All right, we have here Samurai Beatdown, which supposedly our regular site visitor Takao volunteered to review, but since he had problems with his Wi-Fi and PlayStation Mobile’s unpredictable security checks, he couldn’t proceed in doing so. So I picked up the game and played it. I’ve been hearing (more like seeing) good things about this all over the Internet. I don’t get the praise, or maybe I have different tastes compared to the majority, but for me, Samurai Beatdown is one of the more mediocre PlayStation Mobile launch games.

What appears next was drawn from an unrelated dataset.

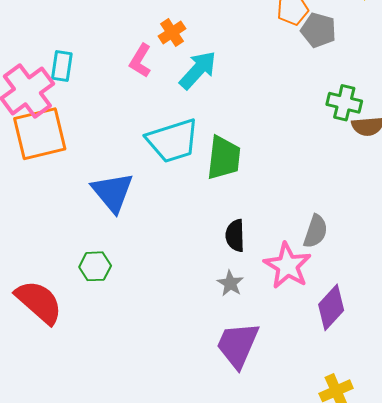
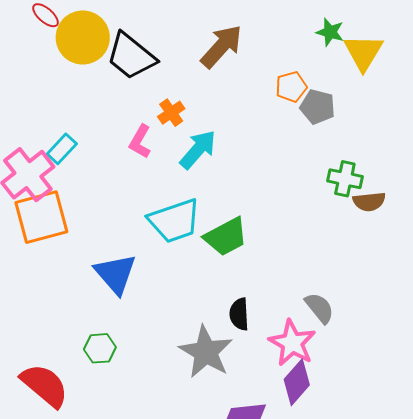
cyan rectangle: (62, 66) -> (62, 149), turned 36
green trapezoid: (224, 158) -> (226, 237), turned 57
gray semicircle: (316, 231) -> (319, 308), turned -56
gray star: (230, 283) -> (206, 352), moved, size x2.0
purple diamond: (331, 307) -> (297, 382), moved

I am glad I got it for free.
I give Beatnik Games credit for having appealing graphics; the animations are fluid albeit limited, the art is detailed, and the music is pretty good. The gameplay, however, is the downer. It gets boring quick. Samurai Beatdown is a rhythm game, but it is vastly inferior to the other PlayStation Mobile launch rhythm game, Frederic – Resurrection of Music. Granted, they are very different games in a sense, Frederic being a pure rhythm game and Samurai Beatdown being a hybrid arcade-combat-rhythm game which doesn’t excel in rhythm, arcade, or combat mechanics.

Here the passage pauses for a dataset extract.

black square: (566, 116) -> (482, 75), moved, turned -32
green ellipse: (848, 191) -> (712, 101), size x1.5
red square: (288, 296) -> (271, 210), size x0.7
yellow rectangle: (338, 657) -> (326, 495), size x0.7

Samurai Beatdown is like a runner game in the vein of Canabalt. Instead of jumping over pits and drums, though, you are slashing enemies that block your way or sneak up behind your back. The game disguises itself as being a rhythm game in which you have to precisely attack the enemies in time with the tunes. But this is never fully realized.

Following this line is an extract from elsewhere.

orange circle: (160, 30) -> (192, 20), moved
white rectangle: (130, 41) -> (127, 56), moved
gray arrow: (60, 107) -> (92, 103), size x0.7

The game holds your hand by highlighting the enemies in white at the moment when you should tap the screen on that enemy’s side. True, the beat does coincide with the highlight, but you can always just time it perfectly without the help of the beat. The gameplay itself is rather limited, with just timing your tap on either side. There is a “super attack,” but it’s nothing really special. There is a chain-based score multiplier, but you can basically chain everything up without problems. You can also time your attacks slightly early, and though you will be graded with “Poor,” it doesn’t give you any form of punishment whatsoever. I don’t mean by the score, but at least the game should have other implementations to further give challenge to the players.
Samurai Beatdown is laughably easy, and you can blaze your way through the five levels without much challenge. Rhythm game fans will surely be disappointed with the shallow gameplay. As a freebie, though, it is a nice distraction once in a while.